Chiefs of Army, Air Force to appear before PAC
New Delhi: In perhaps the first instance of its kind, chiefs of the Army and the Air Force will appear before Parliament`s Public Accounts Committee (PAC) on Wednesday in connection with alleged irregularities in the canteen stores supplies.
Army Chief V K Singh and Air Chief P V Naik have said they would appear before the PAC headed by senior BJP leader Murli Manohar Joshi.
The Navy would be represented by Vice Chief D K Deewan, as chief Nirmal Verma is in Indonesia on a "pre-scheduled" four-day visit which began on Sunday.
The armed forces have decided to stick to their stand that their Unit Run Canteens (URC) are beyond the purview of the PAC.
"We still maintain that URC is beyond their purview. That is the basic issue on which I presume the hearing or questioning will take place. We have given our replies to them and let us see how it goes tomorrow," Naik told reporters here.
The Army chief had already made it clear that he would be appearing before the Parliamentary Committee tomorrow.

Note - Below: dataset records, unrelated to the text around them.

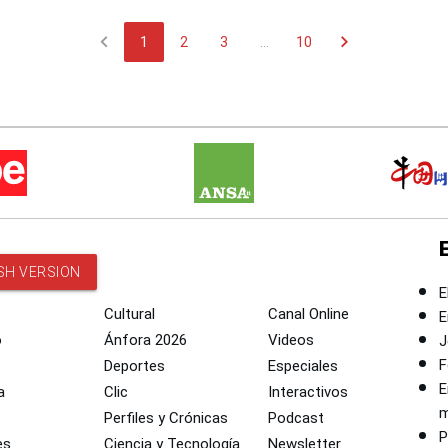
chevron_left
chevron_right
1
2
3
...
10
SH VERSION
E
Cultural
Canal Online
E
o
Ánfora 2026
Videos
J
F
Deportes
Especiales
E
a
Clic
Interactivos
m
Perfiles y Crónicas
Podcast
P
es
Ciencia y Tecnología
Newsletter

"We have no problem in appearing before the PAC. We are following the directives of the Defence Ministry. I will appear before the PAC on January 12," Singh had said.
"We all must remember one thing that we all are subject to Parliament. That is the system of our governance. Nobody is exempt," Air chief Naik said.
The PAC had called the chiefs of the three defence services for a hearing tomorrow based on a CAG report which has pointed out irregularities in the supply chain management of rations by CSD.
The Defence Ministry, which received the communication, advised the service chiefs to appear before the PAC apparently to underline the committee`s immense significance at a time when the government is seeking to project it as a body as important as the Joint Parliamentary Committee following Opposition demand for JPC into 2G spectrum issue.
Usually the Defence Secretary attends meetings of the Parliamentary Committees along with Vice Chiefs of the Services.
Highlighting the irregularities in the Canteen Stores Department, the CAG had said, "The existing procedure for provisioning of dry rations failed to assess the requirement realistically. The failure was mainly due to systemic deficiencies due to which different quantities were worked out at different echelons applying different parameters…."
The report had said that the risk of existence of "cartels" affecting the quantity and quality of rations is too serious to be ignored.